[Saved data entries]
=== Section Start ===

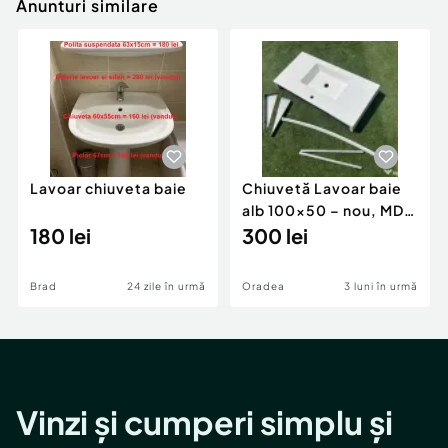
Anunturi similare
Lavoar chiuveta baie
Chiuvetă Lavoar baie
alb 100×50 – nou, MDF
180 lei
lucios + accesorii
300 lei
montaj incluse
Brad
24 zile în urmă
Oradea
3 luni în urmă
Vinzi și cumperi simplu și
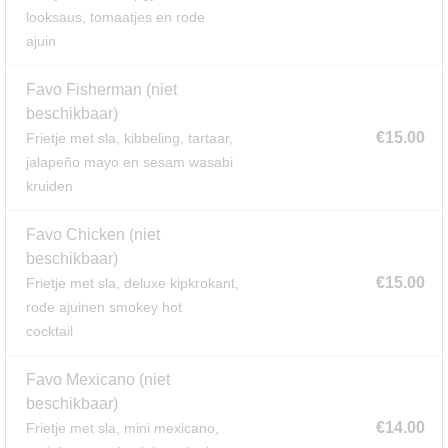
looksaus, tomaatjes en rode
ajuin
Favo Fisherman
(niet
beschikbaar)
€15.00
Frietje met sla, kibbeling, tartaar,
jalapeño mayo en sesam wasabi
kruiden
Favo Chicken
(niet
beschikbaar)
€15.00
Frietje met sla, deluxe kipkrokant,
rode ajuinen smokey hot
cocktail
Favo Mexicano
(niet
beschikbaar)
€14.00
Frietje met sla, mini mexicano,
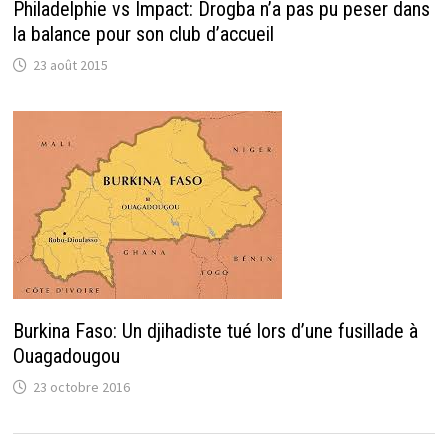
Philadelphie vs Impact: Drogba n’a pas pu peser dans
la balance pour son club d’accueil
23 août 2015
Burkina Faso: Un djihadiste tué lors d’une fusillade à
Ouagadougou
23 octobre 2016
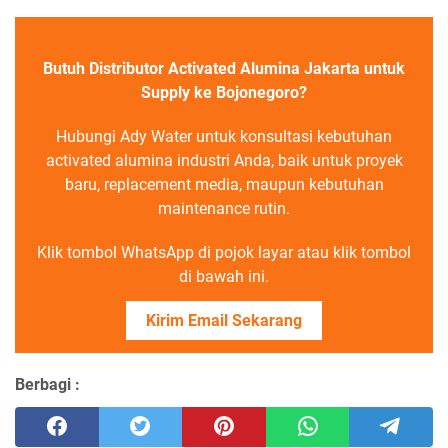
Butuh Distributor Activated Alumina Jakarta untuk
Supply ke Bojonegoro?
Hubungi Ady Water untuk konsultasi kebutuhan
activated alumina industri Anda, baik untuk proyek
baru, replacement media, maupun kebutuhan
maintenance rutin.
Klik tombol WhatsApp di pojok layar atau klik tombol
di bawah ini.
Kirim Email Sekarang
Berbagi :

=== Section End ===

YOUR INSTRUCTIONS
Output every line above exactly as it stands, and drop any picture.

TASK SOLUTION
Anunturi similare
Lavoar chiuveta baie
Chiuvetă Lavoar baie
alb 100×50 – nou, MDF
180 lei
lucios + accesorii
300 lei
montaj incluse
Brad
24 zile în urmă
Oradea
3 luni în urmă
Vinzi și cumperi simplu și
looksaus, tomaatjes en rode
ajuin
Favo Fisherman
(niet
beschikbaar)
€15.00
Frietje met sla, kibbeling, tartaar,
jalapeño mayo en sesam wasabi
kruiden
Favo Chicken
(niet
beschikbaar)
€15.00
Frietje met sla, deluxe kipkrokant,
rode ajuinen smokey hot
cocktail
Favo Mexicano
(niet
beschikbaar)
€14.00
Frietje met sla, mini mexicano,
Philadelphie vs Impact: Drogba n’a pas pu peser dans
la balance pour son club d’accueil
23 août 2015
Burkina Faso: Un djihadiste tué lors d’une fusillade à
Ouagadougou
23 octobre 2016
Butuh Distributor Activated Alumina Jakarta untuk
Supply ke Bojonegoro?
Hubungi Ady Water untuk konsultasi kebutuhan
activated alumina industri Anda, baik untuk proyek
baru, replacement media, maupun kebutuhan
maintenance rutin.
Klik tombol WhatsApp di pojok layar atau klik tombol
di bawah ini.
Kirim Email Sekarang
Berbagi :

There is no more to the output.